Can anyone tell me why this code doesn't work? (Kernel Extensions)

Discussion in 'Mac Programming' started by ratfink, Sep 18, 2012.

  1. ratfink macrumors member

    Feb 11, 2012
    I've been messing around with intercepting system calls. Finding examples of kernel extension code that intercepts syscalls is not easy, especially on Mountain Lion. The few that I've found use a hardcoded memory address for the _nsysent variable and use that to track down sysent. From there you can replace the pointer to whatever syscall you please. The location of _nsysent can be found by running "nm -g /mach_kernel | grep _nsysent".

    The value at *_nsysent should be decimal 440 (the number of system calls in Mountain Lion). I've verified that that number is stored in /mach_kernel at that address.

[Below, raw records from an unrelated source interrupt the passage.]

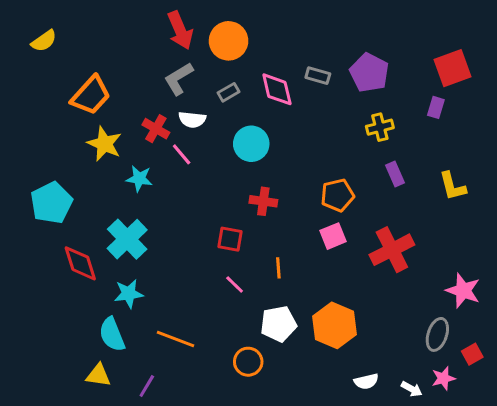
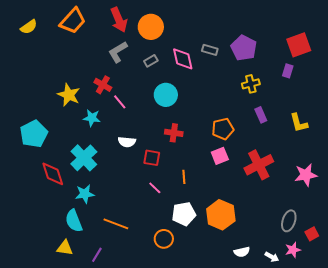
orange trapezoid: (91, 95) -> (73, 21), moved
white semicircle: (192, 120) -> (127, 142), moved
pink star: (463, 291) -> (306, 175), moved, turned -30

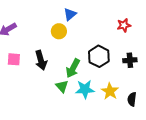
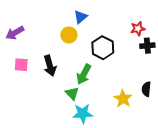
black hexagon: (99, 56) -> (103, 48), moved
black cross: (130, 60) -> (147, 46), moved
cyan star: (85, 89) -> (83, 113), moved
black semicircle: (132, 99) -> (146, 89), moved

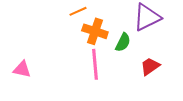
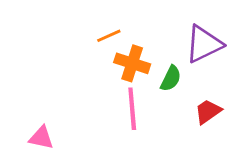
pink triangle: (22, 69) -> (41, 138), moved

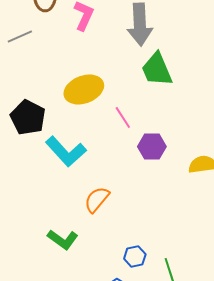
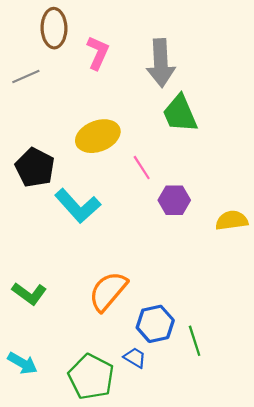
orange semicircle: (97, 200) -> (108, 291), moved, size x1.4
green L-shape: (63, 240) -> (29, 294), moved
blue hexagon: (135, 256) -> (155, 324), size x1.5

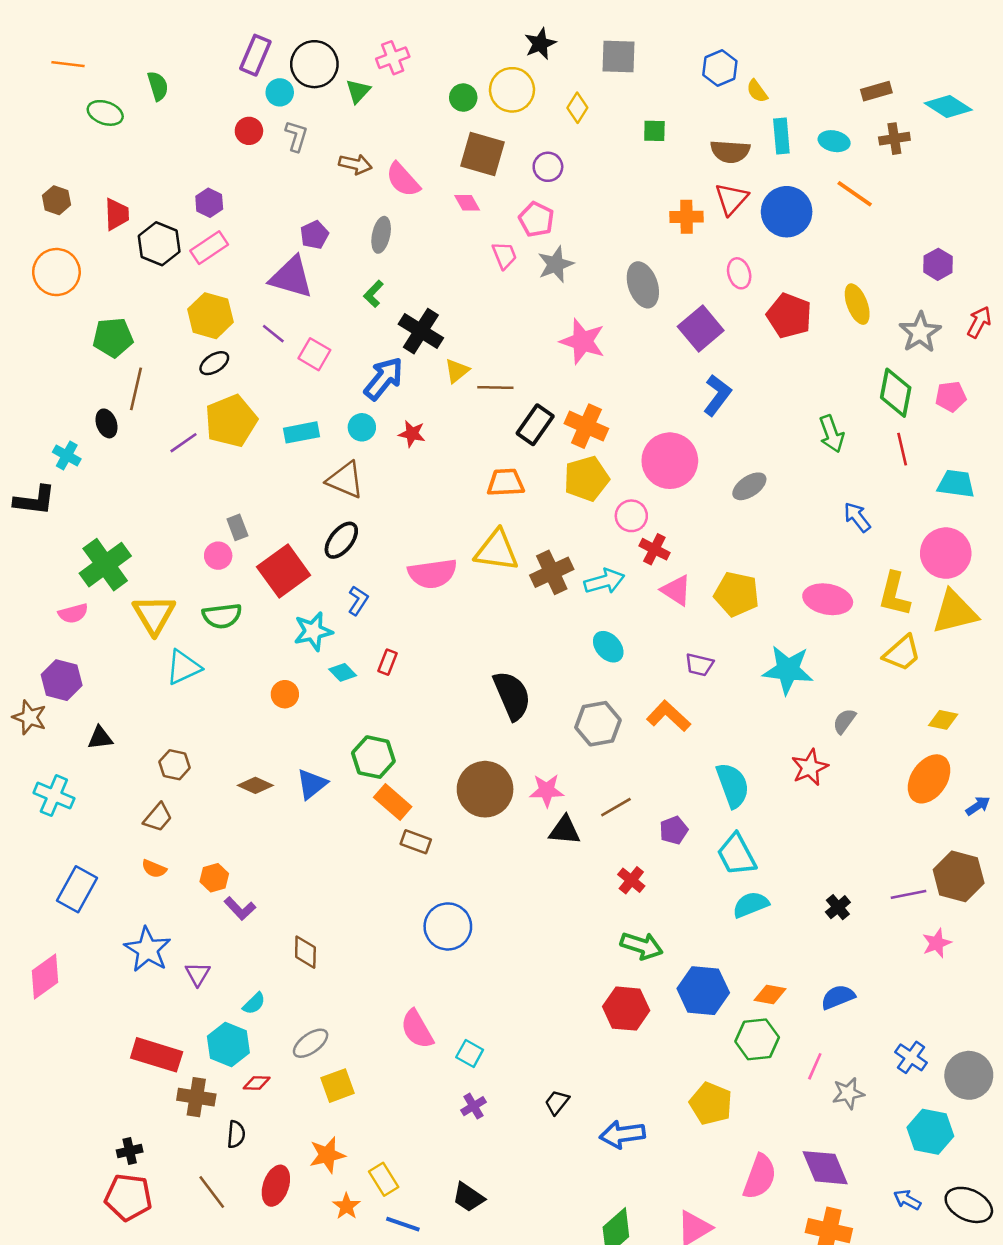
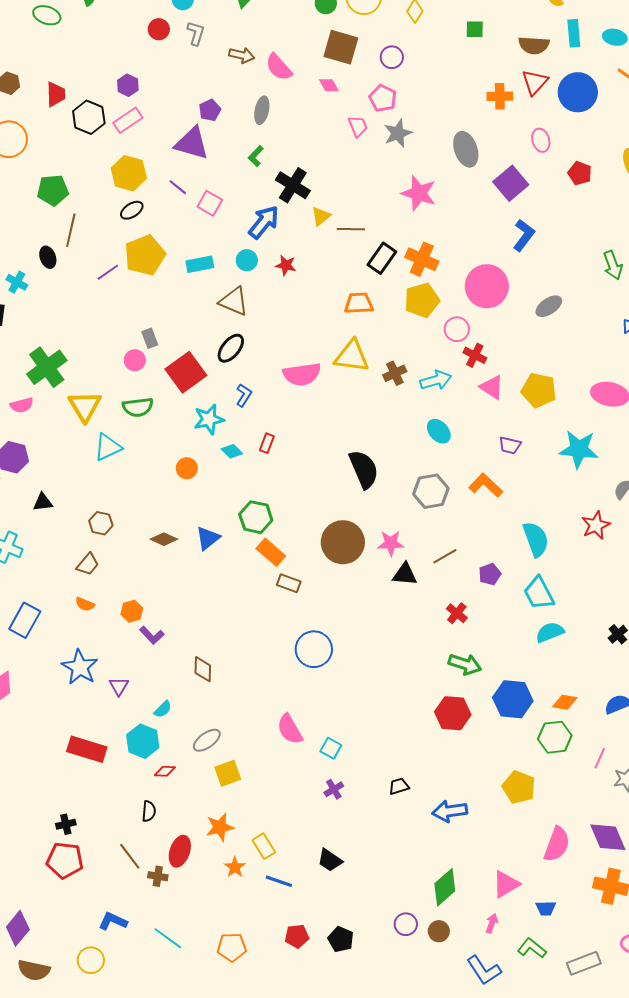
red pentagon: (789, 316) -> (580, 173), size x0.7
brown cross: (552, 572) -> (395, 373), size x0.7
brown cross: (196, 1097) -> (158, 876), moved, size x0.7
black trapezoid: (557, 1102) -> (399, 786), turned 35

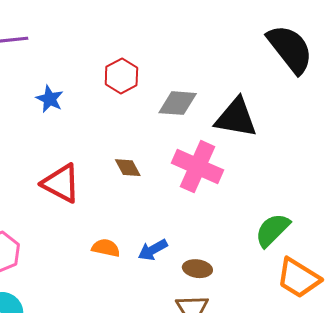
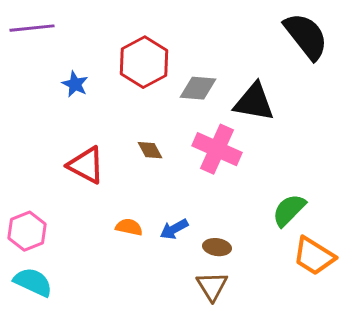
red hexagon: (121, 76) -> (144, 62), size x1.5

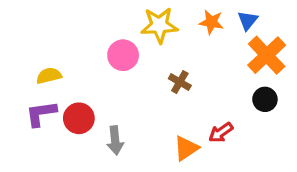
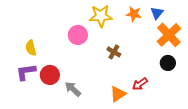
yellow semicircle: (49, 76) -> (31, 48), turned -91
gray arrow: (115, 140) -> (73, 89), turned 138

    Using the "pt_deny_attach" kernel extension as an example (here) I defined the following items at the start of my program:

    #define _NSYSENT_OSX_10_8_0_  0xffffff8000839818
    static int *_nsysent = (int *)_NSYSENT_OSX_10_8_0_;
    When I put the following code inside my kernel extensions "start" procedure:

    printf("Found nsysent at %p\n", _nsysent);

    And I put "" in the extensions plist file as an OSBundledLibrary.

    Everything loads fine and I see the 0xffffff8000839818 value listed in my system logs. But when I change it to:

    printf("Found nsysent at %p (count %d)\n", _nsysent, *_nsysent);
    The kernel crashes hard.

    As I try to access the value at _nsysent the kernel crashes. Can anyone tell me what I'm doing wrong? Could this be due to ASLR? I figured even if ASLR moved the location of _nsysent there should still be some number at that memory address that would be returned.
  2. Sayer macrumors 6502a


    Jan 4, 2002
    Austin, TX
    Unless you are an Apple Core OS software engineer, or work for a computer security firm, you should not be diddling around with intercepting syscalls in the Kernel.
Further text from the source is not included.